Restate the data below, keeping every line the same.

[[ Records provided open ]]

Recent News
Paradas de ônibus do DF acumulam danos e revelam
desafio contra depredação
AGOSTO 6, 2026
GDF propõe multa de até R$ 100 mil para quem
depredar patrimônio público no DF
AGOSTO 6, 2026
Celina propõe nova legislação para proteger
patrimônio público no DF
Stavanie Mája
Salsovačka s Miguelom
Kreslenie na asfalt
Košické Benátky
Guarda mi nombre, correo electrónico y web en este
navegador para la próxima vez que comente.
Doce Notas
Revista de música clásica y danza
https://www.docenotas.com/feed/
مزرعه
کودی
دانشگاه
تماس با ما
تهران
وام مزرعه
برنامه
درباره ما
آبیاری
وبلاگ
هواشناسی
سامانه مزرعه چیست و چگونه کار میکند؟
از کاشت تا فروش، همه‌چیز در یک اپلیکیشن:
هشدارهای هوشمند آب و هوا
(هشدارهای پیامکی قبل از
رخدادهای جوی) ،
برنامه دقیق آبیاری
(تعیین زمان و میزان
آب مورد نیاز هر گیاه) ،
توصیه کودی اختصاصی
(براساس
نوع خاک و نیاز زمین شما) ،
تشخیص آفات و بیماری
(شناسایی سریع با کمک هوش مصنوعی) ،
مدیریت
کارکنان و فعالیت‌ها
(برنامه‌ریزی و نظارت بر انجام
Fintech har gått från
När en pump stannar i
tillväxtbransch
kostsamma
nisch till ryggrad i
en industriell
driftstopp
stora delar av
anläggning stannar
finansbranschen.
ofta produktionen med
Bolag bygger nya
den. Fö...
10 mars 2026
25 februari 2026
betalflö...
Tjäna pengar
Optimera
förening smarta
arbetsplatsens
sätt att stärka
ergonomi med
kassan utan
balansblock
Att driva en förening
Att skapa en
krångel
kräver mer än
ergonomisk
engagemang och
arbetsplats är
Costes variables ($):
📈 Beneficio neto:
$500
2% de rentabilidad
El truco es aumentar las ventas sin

[[ Records provided closed ]]

Solution to the problem =
Recent News
Paradas de ônibus do DF acumulam danos e revelam
desafio contra depredação
AGOSTO 6, 2026
GDF propõe multa de até R$ 100 mil para quem
depredar patrimônio público no DF
AGOSTO 6, 2026
Celina propõe nova legislação para proteger
patrimônio público no DF
Stavanie Mája
Salsovačka s Miguelom
Kreslenie na asfalt
Košické Benátky
Guarda mi nombre, correo electrónico y web en este
navegador para la próxima vez que comente.
Doce Notas
Revista de música clásica y danza
https://www.docenotas.com/feed/
مزرعه
کودی
دانشگاه
تماس با ما
تهران
وام مزرعه
برنامه
درباره ما
آبیاری
وبلاگ
هواشناسی
سامانه مزرعه چیست و چگونه کار میکند؟
از کاشت تا فروش، همه‌چیز در یک اپلیکیشن:
هشدارهای هوشمند آب و هوا
(هشدارهای پیامکی قبل از
رخدادهای جوی) ،
برنامه دقیق آبیاری
(تعیین زمان و میزان
آب مورد نیاز هر گیاه) ،
توصیه کودی اختصاصی
(براساس
نوع خاک و نیاز زمین شما) ،
تشخیص آفات و بیماری
(شناسایی سریع با کمک هوش مصنوعی) ،
مدیریت
کارکنان و فعالیت‌ها
(برنامه‌ریزی و نظارت بر انجام
Fintech har gått från
När en pump stannar i
tillväxtbransch
kostsamma
nisch till ryggrad i
en industriell
driftstopp
stora delar av
anläggning stannar
finansbranschen.
ofta produktionen med
Bolag bygger nya
den. Fö...
10 mars 2026
25 februari 2026
betalflö...
Tjäna pengar
Optimera
förening smarta
arbetsplatsens
sätt att stärka
ergonomi med
kassan utan
balansblock
Att driva en förening
Att skapa en
krångel
kräver mer än
ergonomisk
engagemang och
arbetsplats är
Costes variables ($):
📈 Beneficio neto:
$500
2% de rentabilidad
El truco es aumentar las ventas sin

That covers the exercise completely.